Un día después de la primera inyección, Kayla tuvo un episodio similar a una convulsión que incluyó un mirada fija, hinchazón facial, dificultad para hablar y un fuerte dolor de cabeza. Más tarde desarrolló dolores de cabeza graves por migraña, dolor abdominal y una multitud de otros problemas de salud debilitantes.

Cinco meses después de su primera toma, Kayla experimentó una convulsión y fue llevada a la sala de emergencias. Alrededor de esta época, también estaba lidiando con problemas de menstruación irregular, incluyendo sangrado abundante al comienzo de cada ciclo.

Su salud continuó deteriorándose después de recibir otra dosis de la vacuna Gardasil. Apenas dos días después del segundo pinchazo, Kayla se derrumbó durante su clase de educación física y fue llevada de urgencias al departamento de emergencias del Hospital de niños del Condado de Orange.

Kayla se ha sometido al menos a una cirugía cada año en sus órganos reproductivos desde la edad de 15 años. Los médicos dicen que no podrá quedar embarazada ni podrá emplear la fertilización in vitro (FIV).

“Una de las cosas más duras que puede escuchar una madre es que su hija no podrá tener hijos”, dice Marlena Carrillo. “Tener que ser quien le diga a su hija que no podrá quedar embarazada es un dolor que va más allá de las palabras. La gente necesita saber que estos riesgos son muy reales.
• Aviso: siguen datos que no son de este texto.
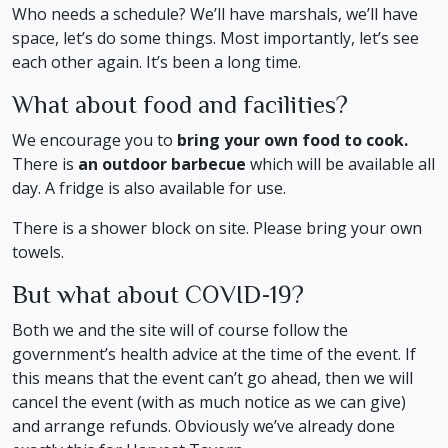
Who needs a schedule? We’ll have marshals, we’ll have
space, let’s do some things. Most importantly, let’s see
each other again. It’s been a long time.
What about food and facilities?
We encourage you to
bring your own food to cook.
There is
an outdoor barbecue
which will be available all
day. A fridge is also available for use.
There is a shower block on site. Please bring your own
towels.
But what about COVID-19?
Both we and the site will of course follow the
government’s health advice at the time of the event. If
this means that the event can’t go ahead, then we will
cancel the event (with as much notice as we can give)
and arrange refunds. Obviously we’ve already done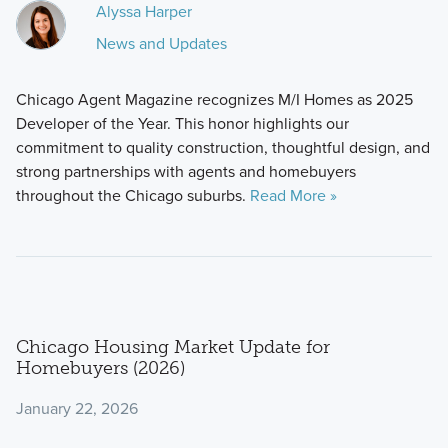
Alyssa Harper
News and Updates
Chicago Agent Magazine recognizes M/I Homes as 2025
Developer of the Year. This honor highlights our
commitment to quality construction, thoughtful design, and
strong partnerships with agents and homebuyers
throughout the Chicago suburbs.
Read More »
Chicago Housing Market Update for
Homebuyers (2026)
January 22, 2026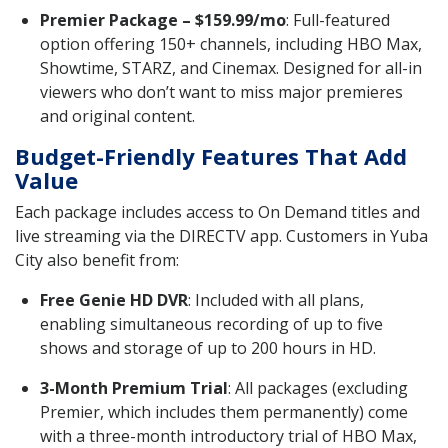
Premier Package – $159.99/mo
: Full-featured
option offering 150+ channels, including HBO Max,
Showtime, STARZ, and Cinemax. Designed for all-in
viewers who don’t want to miss major premieres
and original content.
Budget-Friendly Features That Add
Value
Each package includes access to On Demand titles and
live streaming via the DIRECTV app. Customers in Yuba
City also benefit from:
Free Genie HD DVR
: Included with all plans,
enabling simultaneous recording of up to five
shows and storage of up to 200 hours in HD.
3-Month Premium Trial
: All packages (excluding
Premier, which includes them permanently) come
with a three-month introductory trial of HBO Max,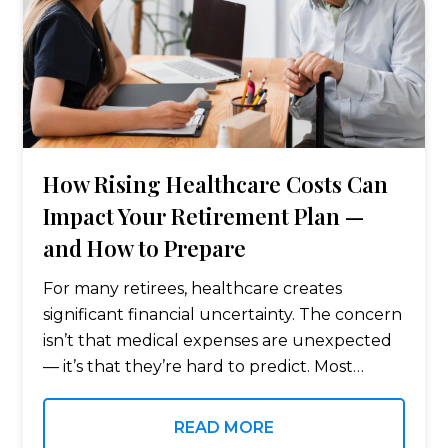
How Rising Healthcare Costs Can
Impact Your Retirement Plan —
and How to Prepare
For many retirees, healthcare creates
significant financial uncertainty. The concern
isn’t that medical expenses are unexpected
— it’s that they’re hard to predict. Most
people carefully plan for everyday living
expenses in retirement. However, healthcare
READ MORE
costs — including premiums, benefits,…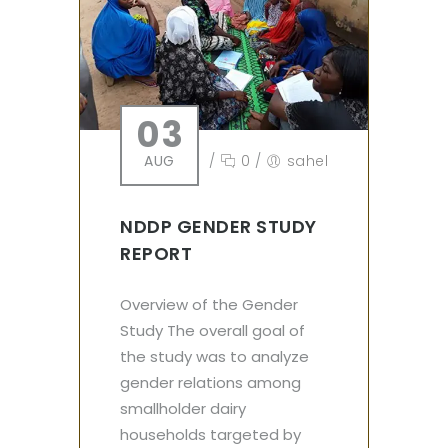
03
AUG
/
0
/
sahel
NDDP GENDER STUDY
REPORT
Overview of the Gender
Study The overall goal of
the study was to analyze
gender relations among
smallholder dairy
households targeted by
Necesitan saber exactamente en qué se están metiendo con Gardasil”.

Los diagnósticos clínicos de Kayla incluyen disautonomía, síndrome de taquicardia ortostática postural (POTS), intolerancia ortostática (OI), neuropatía de fibra pequeña (SNF), neuropatía, síndrome de activación de células del mástil (MCAS), trastorno convulsivo y endometriosis, entre muchos otros.

Debido a estas y otras lesiones, Kayla es incapaz de mantener un trabajo durante cualquier cantidad significativa de tiempo. Tampoco puede conducir debido a los riesgos de desmayo o de tener una convulsión mientras conduce.

Si Marlena hubiera sabido que Gardasil era capaz de causar tanto daño, nunca habría permitido que su hija recibiera la vacuna contra el VPH.

Esta es la séptima demanda contra Gardasil que Baum Hedlund y yo hemos presentado contra Merck cuestionando la peligrosa y defectuosa vacuna contra el VPH de la compañía por causar lesiones graves y que cambian la vida.

Además del caso de Kayla presentado esta semana, hemos presentado casos en nombre de Michael Colbath de California, Sahara Walker de Wisconsin, Zach Otto de Colorado, Julia Balasco de Rhode Island y otros dos.

Si bien cada caso es único, comparten hilos comunes: Todos nuestros clientes eran niños felices, sanos, brillantes y activos con un potencial ilimitado hasta que recibieron la vacuna contra el VPH de Gardasil.

Esperamos poder llevar estos casos ante un jurado lo antes posible.